Nowadays, Dallas' network of tunnels are pretty widely reviled as an urban planning nightmare that have sucked the life off downtown's streets. They are a "sordid story," Downtown Dallas Inc. CEO John Crawford told the City Council this morning. "Frankly, we're trying to do away with them as quickly as possible."
Philip Kingston has an alternative suggestion: Do nothing.
"It's a waste of time to even talk about, frankly," he said following his colleagues' protracted discussion on the topic this morning that ended with an agreement to have additional protracted discussions in the future.
See also: Into Downtown's Tunnels, A Horror Story
This is weird. We totally had Kingston, whose district includes downtown, pegged as a tunnel hater. He's generally aligned himself with the progressive urban zeitgeist promotes cycling and walkability and wants to tear down I-345; Councilman Scott Griggs, his ideological counterpart on urban issues, seemed willing to dynamite the tunnels himself at this morning's meeting. But not Kingston.
"They're vastly over-blamed for harming downtown," Kingston says. "I don't think they're a great idea. Certainly if we had it to do over again, we wouldn't have done them," but "they're not currently harming street life. They're pretty much dead as it is."

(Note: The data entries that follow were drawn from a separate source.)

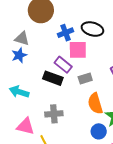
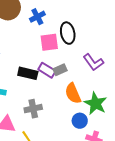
black ellipse: (92, 29) -> (68, 33), moved, turned 70
blue cross: (66, 33) -> (37, 17), moved
purple rectangle: (63, 65) -> (47, 70), moved

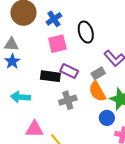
pink square: (49, 42) -> (57, 44), moved
gray rectangle: (60, 70) -> (98, 73), moved
gray cross: (33, 109) -> (68, 100), moved

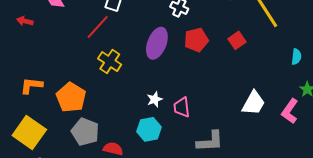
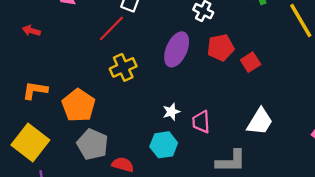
red arrow: (25, 21) -> (31, 31), moved
red square: (237, 40) -> (251, 62), moved
yellow cross: (110, 62) -> (123, 67), turned 30
white trapezoid: (254, 103) -> (260, 122), moved

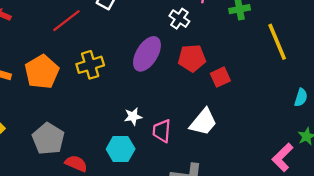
red line: (111, 28) -> (66, 21), moved
orange pentagon: (78, 105) -> (42, 72), moved
white trapezoid: (260, 122) -> (203, 122), moved

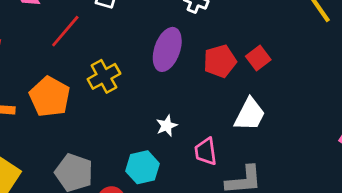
red pentagon: (192, 58) -> (220, 61), moved
pink trapezoid: (162, 131) -> (206, 151), moved
cyan hexagon: (121, 149) -> (143, 167), moved

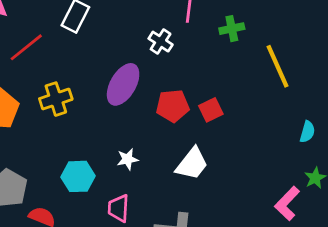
white star: (167, 126) -> (127, 159), moved
pink trapezoid: (206, 151) -> (119, 208), moved
cyan hexagon: (143, 167) -> (78, 176), moved

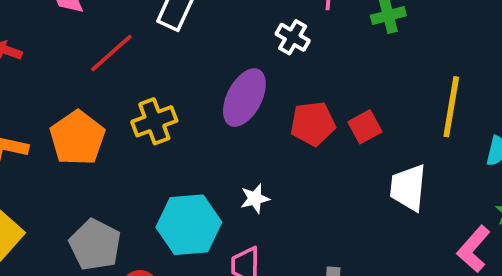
yellow line: (277, 66) -> (451, 107), moved, turned 36
white trapezoid: (192, 164) -> (408, 188), moved, turned 150
cyan hexagon: (78, 176) -> (189, 225), size x1.4

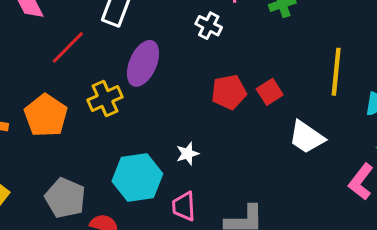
purple ellipse: (244, 98) -> (143, 63), moved
white trapezoid: (408, 188) -> (307, 137), turned -57

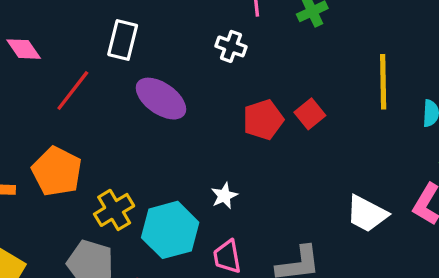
purple ellipse: (143, 63) -> (161, 99), turned -72
yellow cross: (105, 99) -> (114, 210), moved
white trapezoid: (307, 137) -> (367, 214), moved

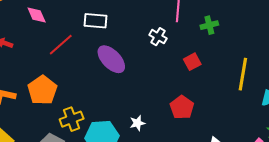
white rectangle: (123, 40) -> (95, 21), turned 70
red square: (310, 114) -> (192, 62), moved
red pentagon: (263, 120) -> (182, 107), moved, turned -30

He was bemused, and a little miffed at not being given a heads-up beforehand, at his colleague's debate his morning, which focused on whether to close public access at one entrance to one small segment of tunnel that is basically unused. Close all the entrances or keep them open, it's a non-issue because businesses and pedestrian traffic have already shifted to the downtown streets, Kingston says.